- Opening Delimiter -
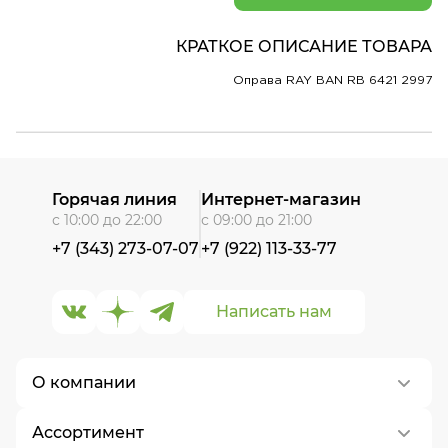
КРАТКОЕ ОПИСАНИЕ ТОВАРА
Оправа RAY BAN RB 6421 2997
Горячая линия
Интернет-магазин
с 10:00 до 22:00
с 09:00 до 21:00
+7 (343) 273-07-07
+7 (922) 113-33-77
Написать нам
О компании
Ассортимент
О нас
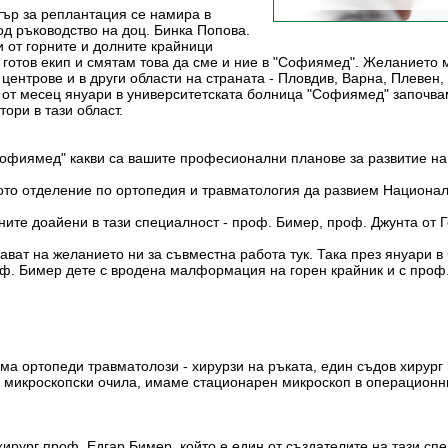
тър за реплантация се намира в
д ръководство на доц. Бинка Попова.
 от горните и долните крайници
ма готов екип и смятам това да сме и ние в "Софиямед". Желанието
а центрове и в други области на страната - Пловдив, Варна, Плевен
а от месец януари в университетската болница "Софиямед" започва
ори в тази област.
Софиямед" какви са вашите професионални планове за развитие на
ото отделение по ортопедия и травматология да развием Национал
вните доайени в тази специалност - проф. Бимер, проф. Джунта о
вават на желанието ни за съвместна работа тук. Така през януари 
ф. Бимер дете с вродена малформация на горен крайник и с проф
ма ортопеди травматолози - хирурзи на ръката, един съдов хирург 
ни микроскопски очила, имаме стационарен микроскоп в операционн
хирург проф. Едгар Бимер, който е един от създателите на тази сп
- Closing Delimiter -
> _Assignment_
Could you print the lines of the records above from the one containing "вават на желанието" through the last, exactly and with no additions?

> _Answer space_
вават на желанието ни за съвместна работа тук. Така през януари 
ф. Бимер дете с вродена малформация на горен крайник и с проф
ма ортопеди травматолози - хирурзи на ръката, един съдов хирург 
ни микроскопски очила, имаме стационарен микроскоп в операционн
хирург проф. Едгар Бимер, който е един от създателите на тази сп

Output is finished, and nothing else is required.